═════ INFORMATION PROVIDED

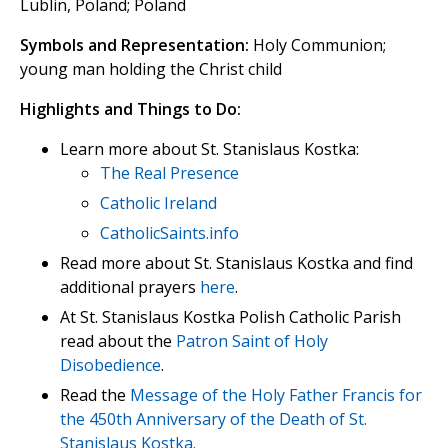
Lublin, Poland; Poland
Symbols and Representation:
Holy Communion;
young man holding the Christ child
Highlights and Things to Do:
Learn more about St. Stanislaus Kostka:
The Real Presence
Catholic Ireland
CatholicSaints.info
Read more about St. Stanislaus Kostka and find
additional prayers
here
.
At St. Stanislaus Kostka Polish Catholic Parish
read about the
Patron Saint of Holy
Disobedience
.
Read the
Message of the Holy Father Francis for
the 450th Anniversary of the Death of St.
Stanislaus Kostka.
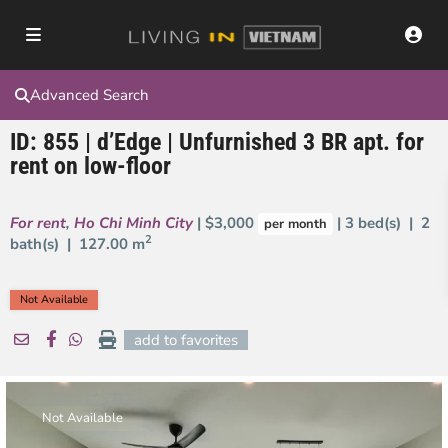
Advanced Search
ID: 855 | d’Edge | Unfurnished 3 BR apt. for
rent on low-floor
For rent
,
Ho Chi Minh City
| $3,000
| 3 bed(s) | 2
per month
2
bath(s) |
127.00 m
Not Available
add to favorites
Not Available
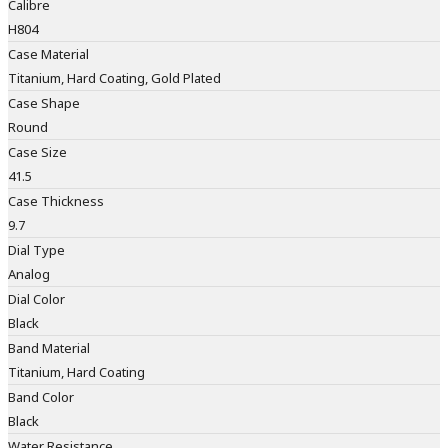
Calibre
H804
Case Material
Titanium, Hard Coating, Gold Plated
Case Shape
Round
Case Size
41.5
Case Thickness
9.7
Dial Type
Analog
Dial Color
Black
Band Material
Titanium, Hard Coating
Band Color
Black
Water Resistance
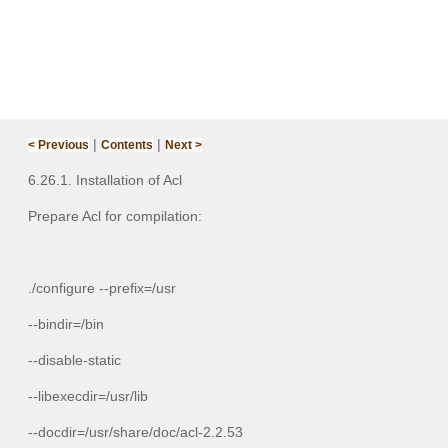
|
|
< Previous
Contents
Next >
6.26.1. Installation of Acl
Prepare Acl for compilation:
./configure --prefix=/usr
--bindir=/bin
--disable-static
--libexecdir=/usr/lib
--docdir=/usr/share/doc/acl-2.2.53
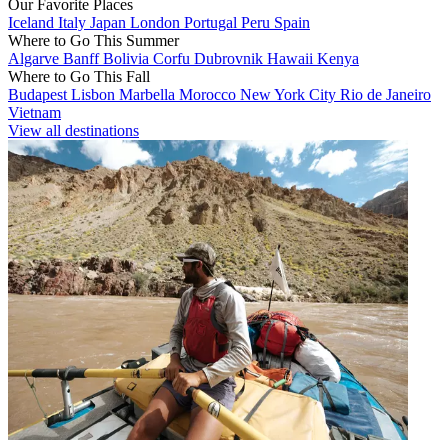
Our Favorite Places
Iceland
Italy
Japan
London
Portugal
Peru
Spain
Where to Go This Summer
Algarve
Banff
Bolivia
Corfu
Dubrovnik
Hawaii
Kenya
Where to Go This Fall
Budapest
Lisbon
Marbella
Morocco
New York City
Rio de Janeiro
Vietnam
View all destinations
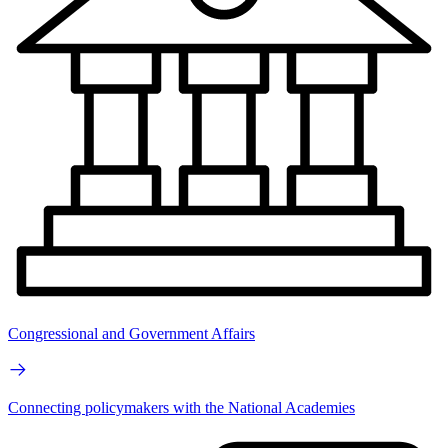
Congressional and Government Affairs
Connecting policymakers with the National Academies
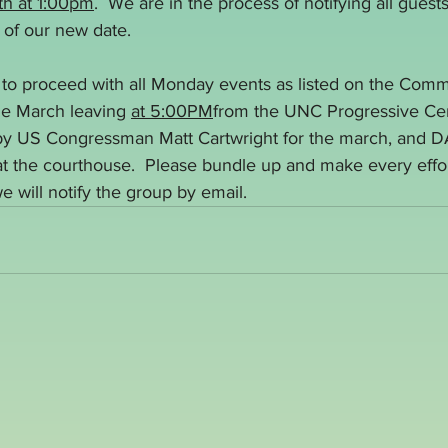
th at 1:00pm
.  We are in the process of notifying all guest
s of our new date.
n to proceed with all Monday events as listed on the Comm
he March leaving 
at 5:00PM
from the UNC Progressive Cen
 by US Congressman Matt Cartwright for the march, and D
 the courthouse.  Please bundle up and make every effort 
e will notify the group by email.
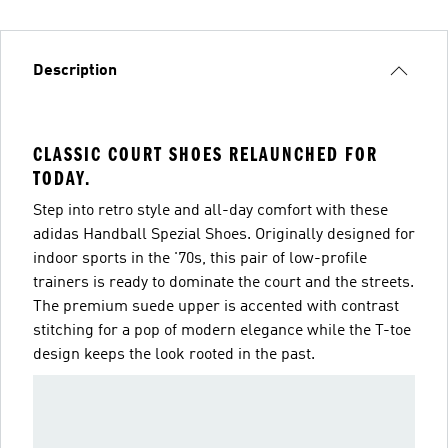
Description
CLASSIC COURT SHOES RELAUNCHED FOR
TODAY.
Step into retro style and all-day comfort with these
adidas Handball Spezial Shoes. Originally designed for
indoor sports in the '70s, this pair of low-profile
trainers is ready to dominate the court and the streets.
The premium suede upper is accented with contrast
stitching for a pop of modern elegance while the T-toe
design keeps the look rooted in the past.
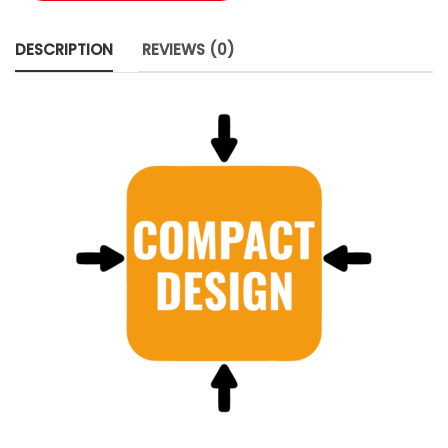
DESCRIPTION
REVIEWS (0)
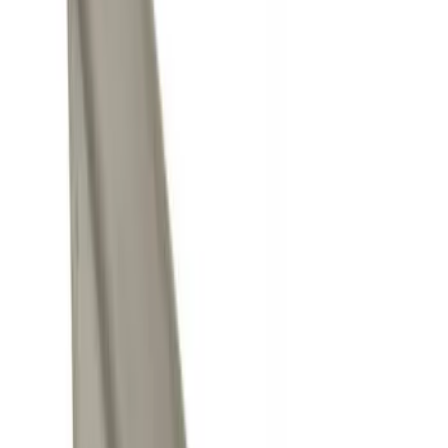
Brand
Genuine Ford Accessory
(
5
)
Price
Apply
$0 - $50
(
4
)
$51 - $100
(
1
)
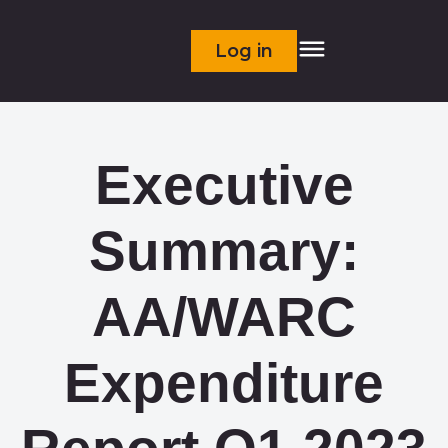
Log in
Executive
Summary:
AA/WARC
Expenditure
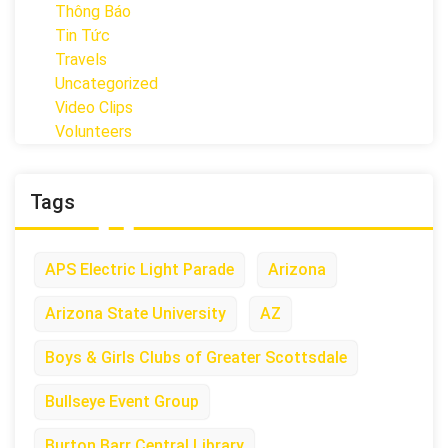
Thông Báo
Tin Tức
Travels
Uncategorized
Video Clips
Volunteers
Tags
APS Electric Light Parade
Arizona
Arizona State University
AZ
Boys & Girls Clubs of Greater Scottsdale
Bullseye Event Group
Burton Barr Central Library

══════════

#### ACTIVITY
Return the entries unchanged, save for the pictures, which do not belong in the copy.

#### RESPONSE BOX
Lublin, Poland; Poland
Symbols and Representation:
Holy Communion;
young man holding the Christ child
Highlights and Things to Do:
Learn more about St. Stanislaus Kostka:
The Real Presence
Catholic Ireland
CatholicSaints.info
Read more about St. Stanislaus Kostka and find
additional prayers
here
.
At St. Stanislaus Kostka Polish Catholic Parish
read about the
Patron Saint of Holy
Disobedience
.
Read the
Message of the Holy Father Francis for
the 450th Anniversary of the Death of St.
Stanislaus Kostka.
Advanced Search
ID: 855 | d’Edge | Unfurnished 3 BR apt. for
rent on low-floor
For rent
,
Ho Chi Minh City
| $3,000
| 3 bed(s) | 2
per month
2
bath(s) |
127.00 m
Not Available
add to favorites
Not Available
Calibre
H804
Case Material
Titanium, Hard Coating, Gold Plated
Case Shape
Round
Case Size
41.5
Case Thickness
9.7
Dial Type
Analog
Dial Color
Black
Band Material
Titanium, Hard Coating
Band Color
Black
Water Resistance
|
|
< Previous
Contents
Next >
6.26.1. Installation of Acl
Prepare Acl for compilation:
./configure --prefix=/usr
--bindir=/bin
--disable-static
--libexecdir=/usr/lib
--docdir=/usr/share/doc/acl-2.2.53
Our Favorite Places
Iceland
Italy
Japan
London
Portugal
Peru
Spain
Where to Go This Summer
Algarve
Banff
Bolivia
Corfu
Dubrovnik
Hawaii
Kenya
Where to Go This Fall
Budapest
Lisbon
Marbella
Morocco
New York City
Rio de Janeiro
Vietnam
View all destinations
Congressional and Government Affairs
Connecting policymakers with the National Academies
th at 1:00pm
.  We are in the process of notifying all guest
s of our new date.
n to proceed with all Monday events as listed on the Comm
he March leaving 
at 5:00PM
from the UNC Progressive Cen
 by US Congressman Matt Cartwright for the march, and D
 the courthouse.  Please bundle up and make every effort 
e will notify the group by email.
Description
CLASSIC COURT SHOES RELAUNCHED FOR
TODAY.
Step into retro style and all-day comfort with these
adidas Handball Spezial Shoes. Originally designed for
indoor sports in the '70s, this pair of low-profile
trainers is ready to dominate the court and the streets.
The premium suede upper is accented with contrast
stitching for a pop of modern elegance while the T-toe
design keeps the look rooted in the past.
DESCRIPTION
REVIEWS (0)
Brand
Genuine Ford Accessory
(
5
)
Price
Apply
$0 - $50
(
4
)
$51 - $100
(
1
)
Log in
Executive
Summary:
AA/WARC
Expenditure
Thông Báo
Tin Tức
Travels
Uncategorized
Video Clips
Volunteers
Tags
APS Electric Light Parade
Arizona
Arizona State University
AZ
Boys & Girls Clubs of Greater Scottsdale
Bullseye Event Group
Burton Barr Central Library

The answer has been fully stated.